Over the last couple of months thanks to the support of Steve Lee who has written about the impact of COVID and an Open Communication Symbols Ecosystem plus our Churchill Fellowship COVID-19 Action Fund we have been exploring the challenges of open design and co-creation of individual symbols.

Chris O'Shea, as an expert in graphic design applications and I have been exploring the way the Mulberry pictographic symbols have been designed using the overview of the categories as a guide as well as the actual Mulberry symbols.

Just taking the symbols for directional prepositions showed there were differences in the width and size of lines and arrow styles. This is not surprising as several have different uses, but to make a schema for the different elements it is important to have some way of standardising elements.

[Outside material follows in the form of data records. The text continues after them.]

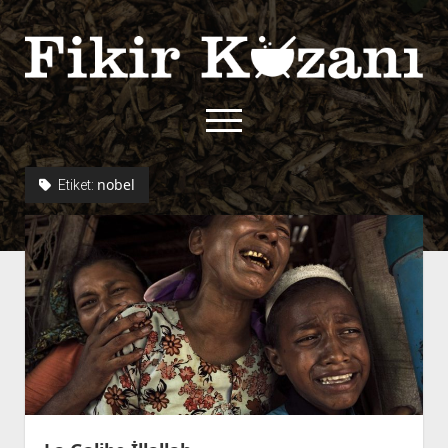
Fikir
Kazanı
menüyü
aç
twitter
facebook
rss
fikirkazani@qoshe.
nobel
Etiket:
açılır
Hakkımızda
menüyü
Kullanım Koşulları
Kurallar
aç
Gizlilik Politikası
Başvuru
Çerez Politikası
İletişim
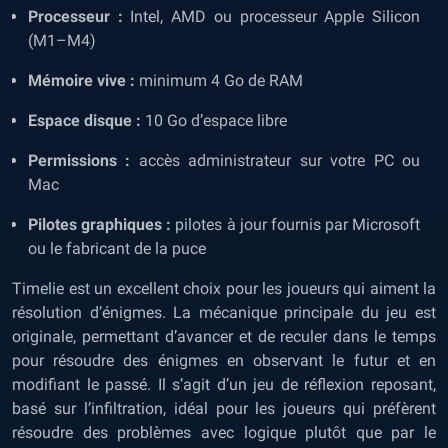
Processeur :
Intel, AMD ou processeur Apple Silicon
(M1–M4)
Mémoire vive :
minimum 4 Go de RAM
Espace disque :
10 Go d’espace libre
Permissions :
accès administrateur sur votre PC ou
Mac
Pilotes graphiques :
pilotes à jour fournis par Microsoft
ou le fabricant de la puce
Timelie est un excellent choix pour les joueurs qui aiment la
résolution d’énigmes. La mécanique principale du jeu est
originale, permettant d’avancer et de reculer dans le temps
pour résoudre des énigmes en observant le futur et en
modifiant le passé. Il s’agit d’un jeu de réflexion reposant,
basé sur l’infiltration, idéal pour les joueurs qui préfèrent
résoudre des problèmes avec logique plutôt que par le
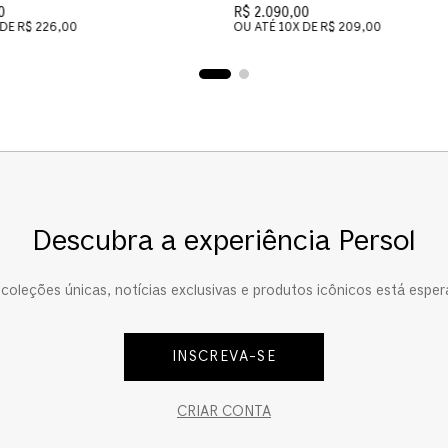
0
R$ 2.090,00
 DE
R$ 226,00
OU ATÉ
10
X DE
R$ 209,00
Descubra a experiência Persol
oleções únicas, notícias exclusivas e produtos icônicos está esper
INSCREVA-SE
CRIAR CONTA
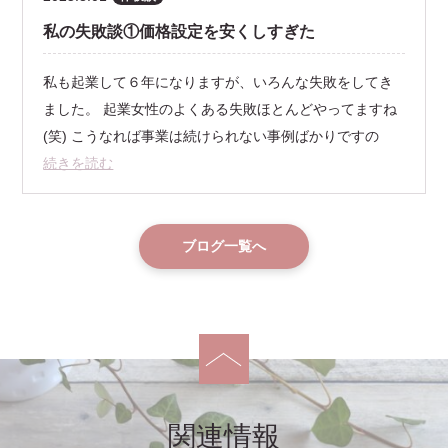
私の失敗談①価格設定を安くしすぎた
私も起業して６年になりますが、いろんな失敗をしてき
ました。 起業女性のよくある失敗ほとんどやってますね
(笑) こうなれば事業は続けられない事例ばかりですの
続きを読む
ブログ一覧へ
関連情報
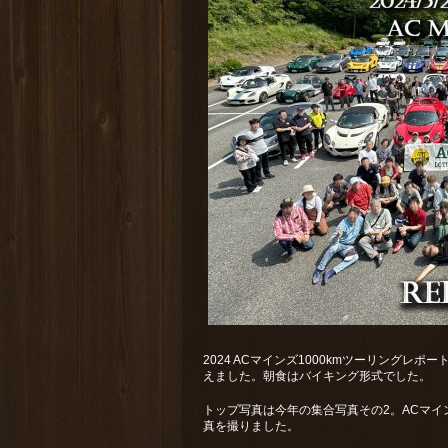
2024 ACマインズ1000kmツーリングレ
えました。朝食はバイキング形式でした。
トップ写真は今年の集合写真その2。ACマイ
真を撮りました。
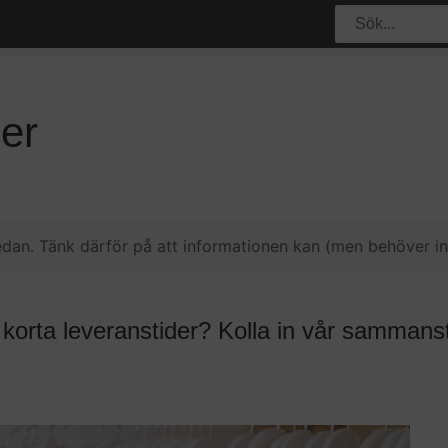
er
dan. Tänk därför på att informationen kan (men behöver int
d korta leveranstider? Kolla in vår sammans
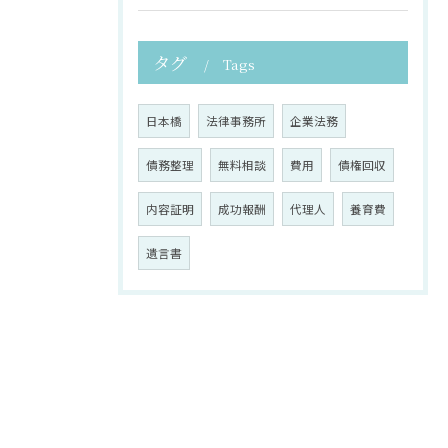
タグ
Tags
日本橋
法律事務所
企業法務
債務整理
無料相談
費用
債権回収
内容証明
成功報酬
代理人
養育費
遺言書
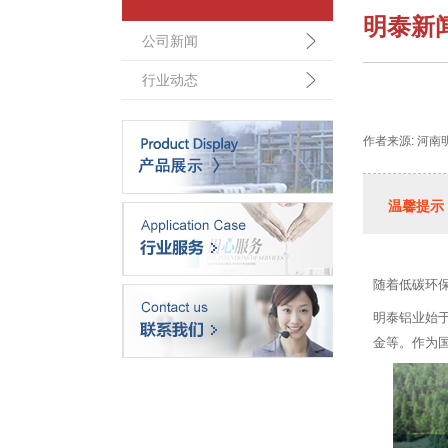
明泰新
公司新闻
行业动态
作者来源: 河南
温馨提示
随着低碳环
明泰铝业始于
金等。作为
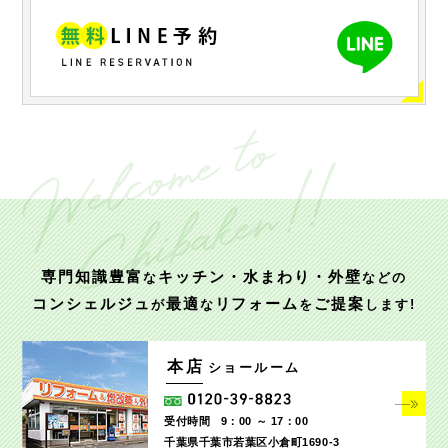
専門知識豊富
キッチン・水まわり・外壁
な
などの
コンシェルジュ
最適
リフォーム
ご提案
が
な
を
します!
本店
ショールーム
受付時間
9：00 ～ 17：00
千葉県千葉市若葉区小倉町1690‐3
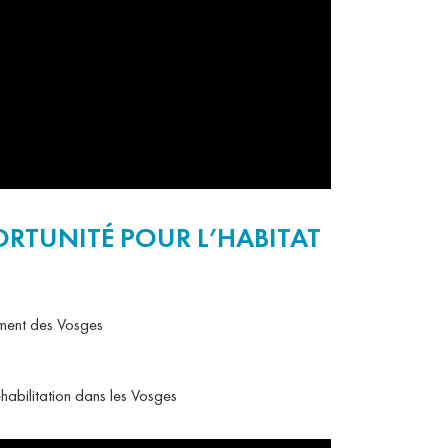
ORTUNITÉ POUR L’HABITAT
nement des Vosges
éhabilitation dans les Vosges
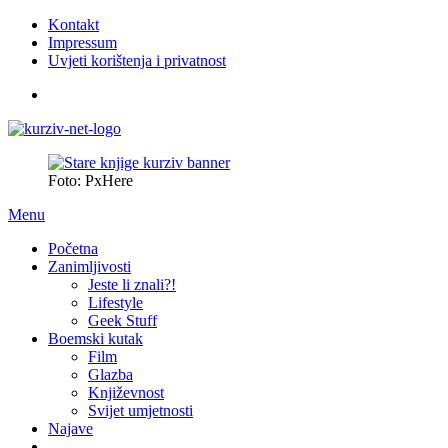
Kontakt
Impressum
Uvjeti korištenja i privatnost
Foto: PxHere
Menu
Početna
Zanimljivosti
Jeste li znali?!
Lifestyle
Geek Stuff
Boemski kutak
Film
Glazba
Književnost
Svijet umjetnosti
Najave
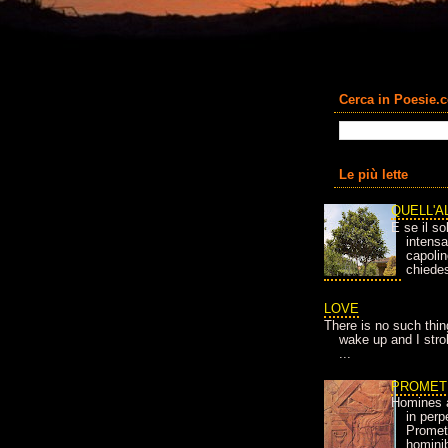
Cerca in Poesie.
Le più lette
QUELL'A
E se il so
intens
capolin
chiedes
LOVE
There is no such thin
wake up and I strok
...
PROMET
Homines 
in per
Prometh
homini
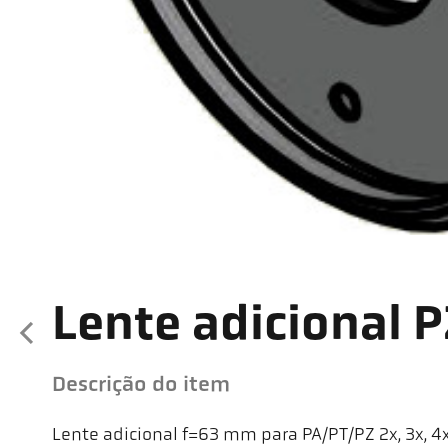
Lente adicional 
Descrição do item
Lente adicional f=63 mm para PA/PT/PZ 2x, 3x, 4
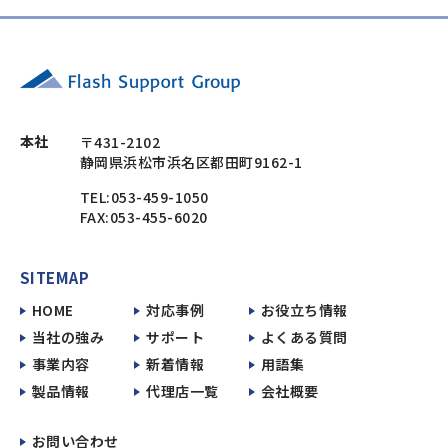
本社
〒431-2102
静岡県浜松市浜名区都田町9162-1
TEL:053-459-1050
FAX:053-455-6020
SITEMAP
HOME
対応事例
お役立ち情報
当社の強み
サポート
よくある質問
事業内容
新着情報
用語集
製品情報
代理店一覧
会社概要
お問い合わせ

descriptive prepositions comparison

Chris provided a series of templates that make it possible to copy the various sizes so they have the correct proportions for the various positions, the same type of arrow heads and angles etc. This means that arrow and line types can be used with new symbols knowing they carry the correct style.

document palette

Chris has also sorted out a way of showing the colour palette that is used with individual Mulberry symbols so that any changes can be matched. We are now discussing how to offer tags for each .svg so that the metadata can be saved with the symbols as suggested in a LexDis blog about images and metadata for accessibility.

The next stage is to workout how we can share more templates linked to the various symbol designs in formats that make it easier for open design and co-creation to happen when developing new symbols. There will be updates to add to the original schema with style notes to help those in the coming decades to continue the work.